**SUPPLIED DATA:**
-*-*-

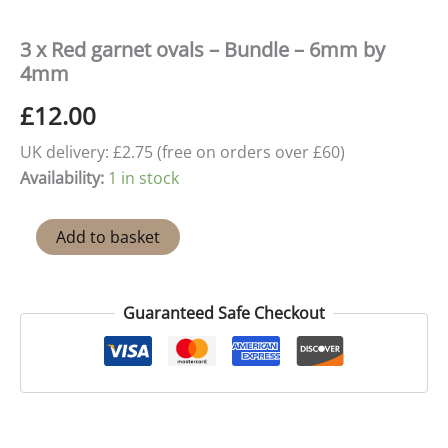
3 x Red garnet ovals – Bundle – 6mm by
4mm
£
12.00
UK delivery: £2.75 (free on orders over £60)
Availability:
1 in stock
3
Add to basket
x
Red
garnet
ovals
Guaranteed Safe Checkout
-
Bundle
-
6mm
by
4mm
quantity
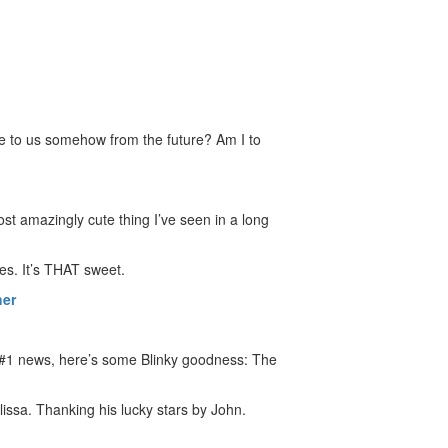
me to us somehow from the future? Am I to
st amazingly cute thing I’ve seen in a long
ies. It’s THAT sweet.
her
nk #1 news, here’s some Blinky goodness: The
lissa. Thanking his lucky stars by John.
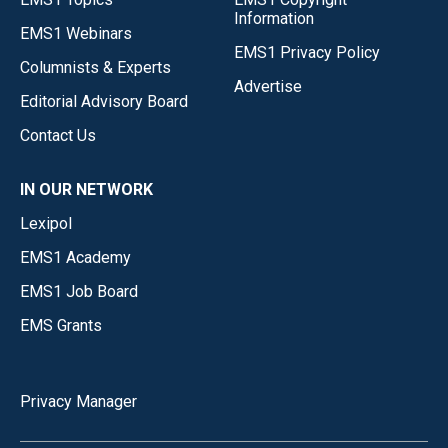
Information
EMS1 Webinars
EMS1 Privacy Policy
Columnists & Experts
Advertise
Editorial Advisory Board
Contact Us
IN OUR NETWORK
Lexipol
EMS1 Academy
EMS1 Job Board
EMS Grants
Privacy Manager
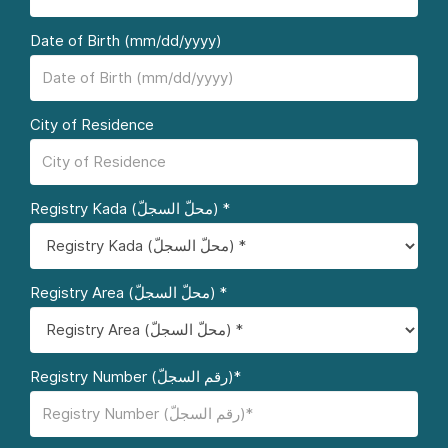
Date of Birth (mm/dd/yyyy)
City of Residence
Registry Kada (محلّ السجلّ) *
Registry Area (محلّ السجلّ) *
Registry Number (رقم السجلّ)*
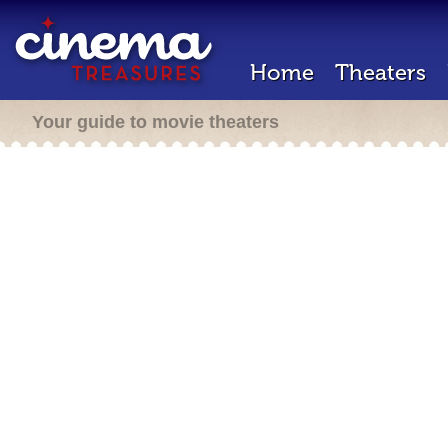
Home
Theaters
Your guide to movie theaters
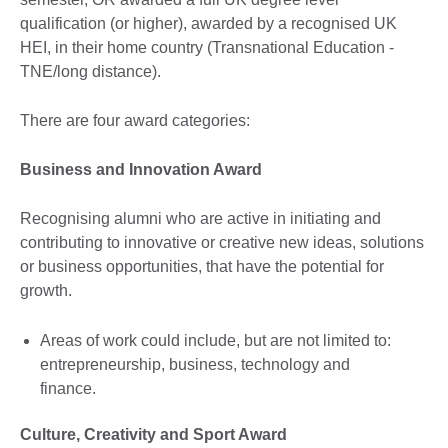
qualification (or higher), awarded by a recognised UK
HEI, in their home country (Transnational Education -
TNE/long distance).
There are four award categories:
Business and Innovation Award
Recognising alumni who are active in initiating and
contributing to innovative or creative new ideas, solutions
or business opportunities, that have the potential for
growth.
Areas of work could include, but are not limited to:
entrepreneurship, business, technology and
finance.
Culture, Creativity and Sport Award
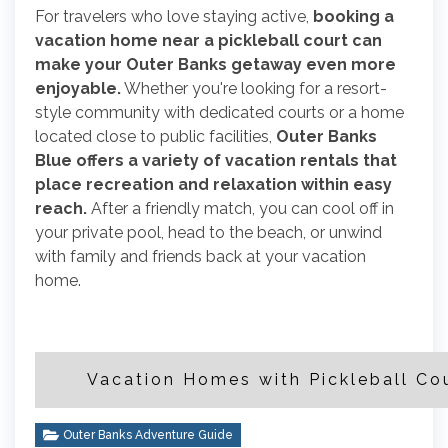
For travelers who love staying active,
booking a
vacation home near a pickleball court can
make your Outer Banks getaway even more
enjoyable.
Whether you're looking for a resort-
style community with dedicated courts or a home
located close to public facilities,
Outer Banks
Blue offers a variety of vacation rentals that
place recreation and relaxation within easy
reach.
After a friendly match, you can cool off in
your private pool, head to the beach, or unwind
with family and friends back at your vacation
home.
Vacation Homes with Pickleball Co
Outer Banks Adventure Guide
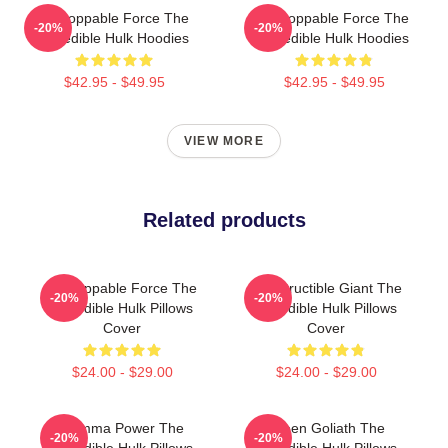
Unstoppable Force The
Unstoppable Force The
-20%
-20%
Incredible Hulk Hoodies
Incredible Hulk Hoodies
$42.95 - $49.95
$42.95 - $49.95
VIEW MORE
Related products
Unstoppable Force The
Indestructible Giant The
-20%
-20%
Incredible Hulk Pillows
Incredible Hulk Pillows
Cover
Cover
$24.00 - $29.00
$24.00 - $29.00
Gamma Power The
Green Goliath The
-20%
-20%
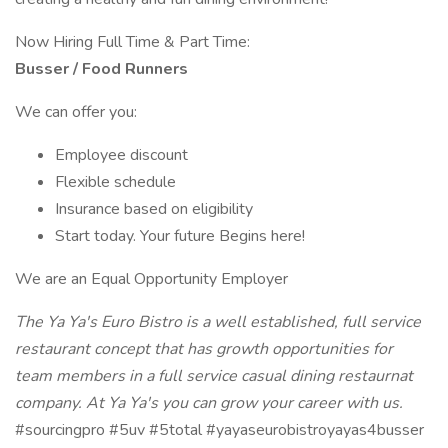
Now Hiring Full Time & Part Time:
Busser / Food Runners
We can offer you:
Employee discount
Flexible schedule
Insurance based on eligibility
Start today. Your future Begins here!
We are an Equal Opportunity Employer
The Ya Ya's Euro Bistro is a well established, full service
restaurant concept that has growth opportunities for
team members in a full service casual dining restaurnat
company. At Ya Ya's you can grow your career with us.
#sourcingpro #5uv #5total #yayaseurobistroyayas4busser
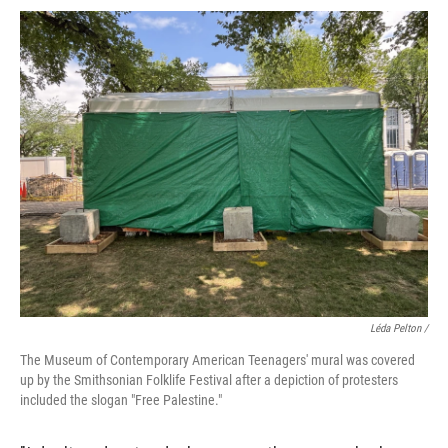
Léda Pelton /
The Museum of Contemporary American Teenagers' mural was covered
up by the Smithsonian Folklife Festival after a depiction of protesters
included the slogan "Free Palestine."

-*-*-

**PROBLEM DESCRIPTION:** The lines above that hold the word "future" are the ones to copy.

**SOLUTION TO THE PROBLEM:**
me to us somehow from the future? Am I to
Start today. Your future Begins here!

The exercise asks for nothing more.